Segment Start: Provided records

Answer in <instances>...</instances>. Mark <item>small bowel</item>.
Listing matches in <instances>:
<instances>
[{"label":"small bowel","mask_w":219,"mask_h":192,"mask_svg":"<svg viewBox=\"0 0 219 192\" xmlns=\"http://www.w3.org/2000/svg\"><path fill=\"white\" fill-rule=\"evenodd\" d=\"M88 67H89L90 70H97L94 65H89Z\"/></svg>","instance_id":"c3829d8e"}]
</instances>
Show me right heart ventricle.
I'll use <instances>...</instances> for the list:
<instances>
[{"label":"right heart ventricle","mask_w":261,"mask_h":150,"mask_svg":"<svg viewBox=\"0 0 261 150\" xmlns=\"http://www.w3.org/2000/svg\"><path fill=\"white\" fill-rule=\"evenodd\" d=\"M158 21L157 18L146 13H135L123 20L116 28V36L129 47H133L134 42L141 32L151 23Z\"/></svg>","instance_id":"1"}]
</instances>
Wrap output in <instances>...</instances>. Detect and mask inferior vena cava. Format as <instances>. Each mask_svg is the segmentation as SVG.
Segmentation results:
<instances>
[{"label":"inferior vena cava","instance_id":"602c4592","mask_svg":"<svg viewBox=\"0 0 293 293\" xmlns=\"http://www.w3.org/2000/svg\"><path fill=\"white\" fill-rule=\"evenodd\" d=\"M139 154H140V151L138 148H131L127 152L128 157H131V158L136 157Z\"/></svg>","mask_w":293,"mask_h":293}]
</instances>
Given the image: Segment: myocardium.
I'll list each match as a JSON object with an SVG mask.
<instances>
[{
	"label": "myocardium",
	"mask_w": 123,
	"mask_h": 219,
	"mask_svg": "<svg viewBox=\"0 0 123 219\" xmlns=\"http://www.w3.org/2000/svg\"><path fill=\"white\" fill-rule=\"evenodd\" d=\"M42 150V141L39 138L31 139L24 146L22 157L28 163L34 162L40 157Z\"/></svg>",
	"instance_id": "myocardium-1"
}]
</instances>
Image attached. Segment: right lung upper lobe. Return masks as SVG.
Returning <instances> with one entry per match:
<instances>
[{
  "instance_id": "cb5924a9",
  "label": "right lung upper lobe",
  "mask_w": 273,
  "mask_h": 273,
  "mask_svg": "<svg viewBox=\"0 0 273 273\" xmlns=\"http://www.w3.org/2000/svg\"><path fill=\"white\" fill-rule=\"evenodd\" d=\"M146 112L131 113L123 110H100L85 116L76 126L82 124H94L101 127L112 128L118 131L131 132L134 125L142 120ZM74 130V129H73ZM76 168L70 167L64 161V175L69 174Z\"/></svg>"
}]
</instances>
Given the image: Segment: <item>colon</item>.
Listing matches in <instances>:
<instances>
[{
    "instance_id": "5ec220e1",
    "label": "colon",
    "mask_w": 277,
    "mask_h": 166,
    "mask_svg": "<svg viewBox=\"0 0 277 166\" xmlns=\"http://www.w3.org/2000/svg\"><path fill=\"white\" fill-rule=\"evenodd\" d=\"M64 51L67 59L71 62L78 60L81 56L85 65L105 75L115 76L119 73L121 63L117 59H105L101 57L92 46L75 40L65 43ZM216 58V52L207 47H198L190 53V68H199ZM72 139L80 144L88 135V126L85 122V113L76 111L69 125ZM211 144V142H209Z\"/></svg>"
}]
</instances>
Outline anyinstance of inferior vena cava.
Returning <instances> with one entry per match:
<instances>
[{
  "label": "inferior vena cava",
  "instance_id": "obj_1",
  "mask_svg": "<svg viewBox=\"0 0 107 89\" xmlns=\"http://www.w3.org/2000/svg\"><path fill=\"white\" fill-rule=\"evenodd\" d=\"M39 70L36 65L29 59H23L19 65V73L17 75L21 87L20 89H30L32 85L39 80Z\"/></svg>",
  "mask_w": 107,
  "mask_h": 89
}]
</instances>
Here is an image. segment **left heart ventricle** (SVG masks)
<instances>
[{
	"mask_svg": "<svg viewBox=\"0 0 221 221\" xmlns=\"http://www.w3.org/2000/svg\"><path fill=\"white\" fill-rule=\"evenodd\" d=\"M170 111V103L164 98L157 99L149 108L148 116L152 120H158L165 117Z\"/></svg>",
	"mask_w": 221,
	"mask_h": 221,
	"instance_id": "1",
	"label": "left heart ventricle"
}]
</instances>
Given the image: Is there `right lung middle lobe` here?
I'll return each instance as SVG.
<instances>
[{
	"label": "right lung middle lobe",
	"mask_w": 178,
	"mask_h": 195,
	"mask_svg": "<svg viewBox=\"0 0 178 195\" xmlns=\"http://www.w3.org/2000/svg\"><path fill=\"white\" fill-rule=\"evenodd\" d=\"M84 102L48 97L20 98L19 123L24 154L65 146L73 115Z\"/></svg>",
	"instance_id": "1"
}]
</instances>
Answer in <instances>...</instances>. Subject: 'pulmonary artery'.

Segment End: Provided records

Word for word, repeat the records above.

Answer in <instances>...</instances>. Mark <item>small bowel</item>.
Listing matches in <instances>:
<instances>
[{"label":"small bowel","mask_w":219,"mask_h":192,"mask_svg":"<svg viewBox=\"0 0 219 192\" xmlns=\"http://www.w3.org/2000/svg\"><path fill=\"white\" fill-rule=\"evenodd\" d=\"M88 67H89L90 70H97L94 65H89Z\"/></svg>","instance_id":"c3829d8e"}]
</instances>
Show me right heart ventricle.
I'll use <instances>...</instances> for the list:
<instances>
[{"label":"right heart ventricle","mask_w":261,"mask_h":150,"mask_svg":"<svg viewBox=\"0 0 261 150\" xmlns=\"http://www.w3.org/2000/svg\"><path fill=\"white\" fill-rule=\"evenodd\" d=\"M158 21L157 18L146 13H135L123 20L116 28V36L129 47H133L134 42L141 32L151 23Z\"/></svg>","instance_id":"1"}]
</instances>
Wrap output in <instances>...</instances>. Detect and mask inferior vena cava. Format as <instances>. Each mask_svg is the segmentation as SVG.
Segmentation results:
<instances>
[{"label":"inferior vena cava","instance_id":"602c4592","mask_svg":"<svg viewBox=\"0 0 293 293\" xmlns=\"http://www.w3.org/2000/svg\"><path fill=\"white\" fill-rule=\"evenodd\" d=\"M139 154H140V151L138 148H131L127 152L128 157H131V158L136 157Z\"/></svg>","mask_w":293,"mask_h":293}]
</instances>
Given the image: Segment: myocardium.
I'll list each match as a JSON object with an SVG mask.
<instances>
[{
	"label": "myocardium",
	"mask_w": 123,
	"mask_h": 219,
	"mask_svg": "<svg viewBox=\"0 0 123 219\" xmlns=\"http://www.w3.org/2000/svg\"><path fill=\"white\" fill-rule=\"evenodd\" d=\"M42 150V141L39 138L31 139L24 146L22 157L28 163L34 162L40 157Z\"/></svg>",
	"instance_id": "myocardium-1"
}]
</instances>
Image attached. Segment: right lung upper lobe. Return masks as SVG.
Returning <instances> with one entry per match:
<instances>
[{
  "instance_id": "cb5924a9",
  "label": "right lung upper lobe",
  "mask_w": 273,
  "mask_h": 273,
  "mask_svg": "<svg viewBox=\"0 0 273 273\" xmlns=\"http://www.w3.org/2000/svg\"><path fill=\"white\" fill-rule=\"evenodd\" d=\"M146 112L131 113L123 110H100L85 116L76 126L82 124H94L101 127L112 128L118 131L131 132L134 125L142 120ZM74 130V129H73ZM76 168L70 167L64 161V175L69 174Z\"/></svg>"
}]
</instances>
Given the image: Segment: <item>colon</item>.
Listing matches in <instances>:
<instances>
[{
    "instance_id": "5ec220e1",
    "label": "colon",
    "mask_w": 277,
    "mask_h": 166,
    "mask_svg": "<svg viewBox=\"0 0 277 166\" xmlns=\"http://www.w3.org/2000/svg\"><path fill=\"white\" fill-rule=\"evenodd\" d=\"M64 51L67 59L71 62L78 60L81 56L85 65L105 75L115 76L119 73L121 63L117 59H105L101 57L92 46L75 40L65 43ZM216 58V52L207 47H198L190 53V68H199ZM72 139L80 144L88 135V126L85 122V113L76 111L69 125ZM211 144V142H209Z\"/></svg>"
}]
</instances>
Outline anyinstance of inferior vena cava.
Returning <instances> with one entry per match:
<instances>
[{
  "label": "inferior vena cava",
  "instance_id": "obj_1",
  "mask_svg": "<svg viewBox=\"0 0 107 89\" xmlns=\"http://www.w3.org/2000/svg\"><path fill=\"white\" fill-rule=\"evenodd\" d=\"M39 70L36 65L29 59H23L19 65V73L17 75L21 87L20 89H30L32 85L39 80Z\"/></svg>",
  "mask_w": 107,
  "mask_h": 89
}]
</instances>
Here is an image. segment **left heart ventricle** (SVG masks)
<instances>
[{
	"mask_svg": "<svg viewBox=\"0 0 221 221\" xmlns=\"http://www.w3.org/2000/svg\"><path fill=\"white\" fill-rule=\"evenodd\" d=\"M170 111V103L164 98L157 99L149 108L148 116L152 120H158L165 117Z\"/></svg>",
	"mask_w": 221,
	"mask_h": 221,
	"instance_id": "1",
	"label": "left heart ventricle"
}]
</instances>
Given the image: Is there `right lung middle lobe` here?
I'll return each instance as SVG.
<instances>
[{
	"label": "right lung middle lobe",
	"mask_w": 178,
	"mask_h": 195,
	"mask_svg": "<svg viewBox=\"0 0 178 195\" xmlns=\"http://www.w3.org/2000/svg\"><path fill=\"white\" fill-rule=\"evenodd\" d=\"M84 102L48 97L20 98L19 123L24 154L65 146L73 115Z\"/></svg>",
	"instance_id": "1"
}]
</instances>
Answer in <instances>...</instances>. Subject: 'pulmonary artery'.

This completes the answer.